Report only the number of lines in this material that include the string "York".

——

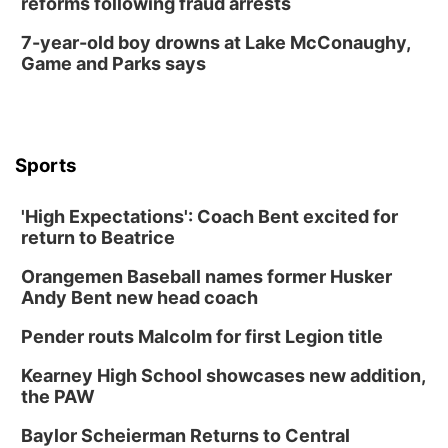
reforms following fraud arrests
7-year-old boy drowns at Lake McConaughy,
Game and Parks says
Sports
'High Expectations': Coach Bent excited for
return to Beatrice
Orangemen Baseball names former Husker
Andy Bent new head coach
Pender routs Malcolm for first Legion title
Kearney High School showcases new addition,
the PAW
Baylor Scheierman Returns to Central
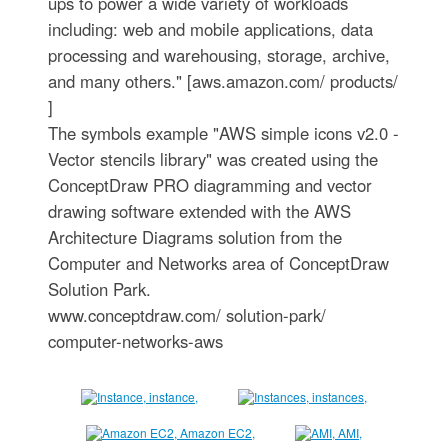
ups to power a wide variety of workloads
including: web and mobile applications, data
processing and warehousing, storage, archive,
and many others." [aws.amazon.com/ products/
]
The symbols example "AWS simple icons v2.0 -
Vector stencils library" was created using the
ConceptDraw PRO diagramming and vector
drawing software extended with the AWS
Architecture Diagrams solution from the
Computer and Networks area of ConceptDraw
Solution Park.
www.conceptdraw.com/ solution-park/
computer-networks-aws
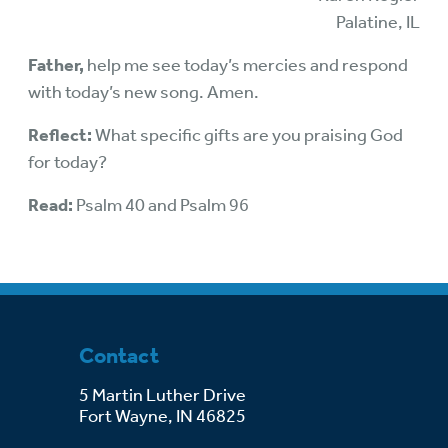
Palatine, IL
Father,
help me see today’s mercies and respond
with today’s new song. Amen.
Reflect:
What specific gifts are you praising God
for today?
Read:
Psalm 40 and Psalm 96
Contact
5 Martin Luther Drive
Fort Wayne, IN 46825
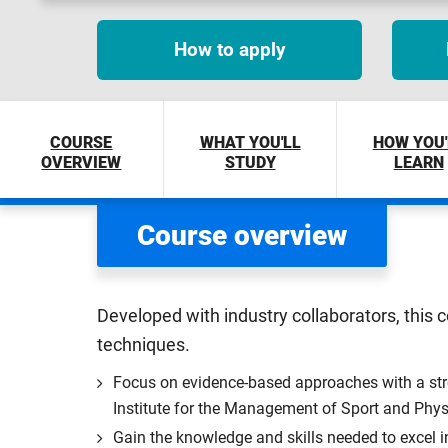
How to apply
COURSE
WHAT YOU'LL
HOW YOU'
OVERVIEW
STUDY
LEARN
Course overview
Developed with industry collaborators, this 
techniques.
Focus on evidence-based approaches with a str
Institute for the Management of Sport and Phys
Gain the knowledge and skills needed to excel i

——

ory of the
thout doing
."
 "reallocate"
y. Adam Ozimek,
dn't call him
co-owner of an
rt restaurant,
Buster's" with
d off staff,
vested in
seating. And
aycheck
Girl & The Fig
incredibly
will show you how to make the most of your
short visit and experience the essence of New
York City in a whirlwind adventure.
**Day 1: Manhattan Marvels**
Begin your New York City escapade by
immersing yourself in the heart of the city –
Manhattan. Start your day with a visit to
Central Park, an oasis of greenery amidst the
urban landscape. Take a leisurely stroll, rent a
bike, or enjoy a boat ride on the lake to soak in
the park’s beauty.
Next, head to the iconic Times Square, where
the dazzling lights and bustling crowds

——

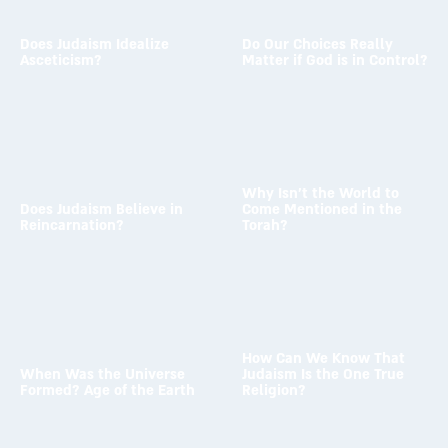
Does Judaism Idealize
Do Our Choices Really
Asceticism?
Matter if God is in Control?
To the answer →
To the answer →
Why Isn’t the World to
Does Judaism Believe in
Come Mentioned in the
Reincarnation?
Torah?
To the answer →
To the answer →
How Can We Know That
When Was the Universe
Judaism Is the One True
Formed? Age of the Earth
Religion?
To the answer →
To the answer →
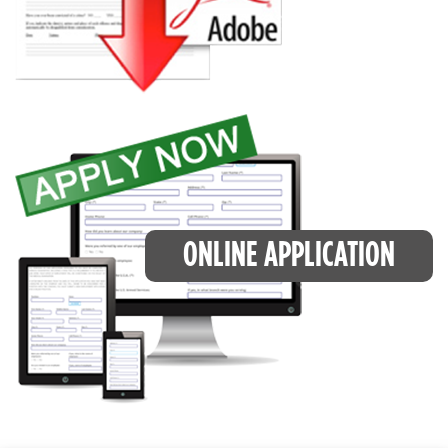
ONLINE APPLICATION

——

Answer area:
2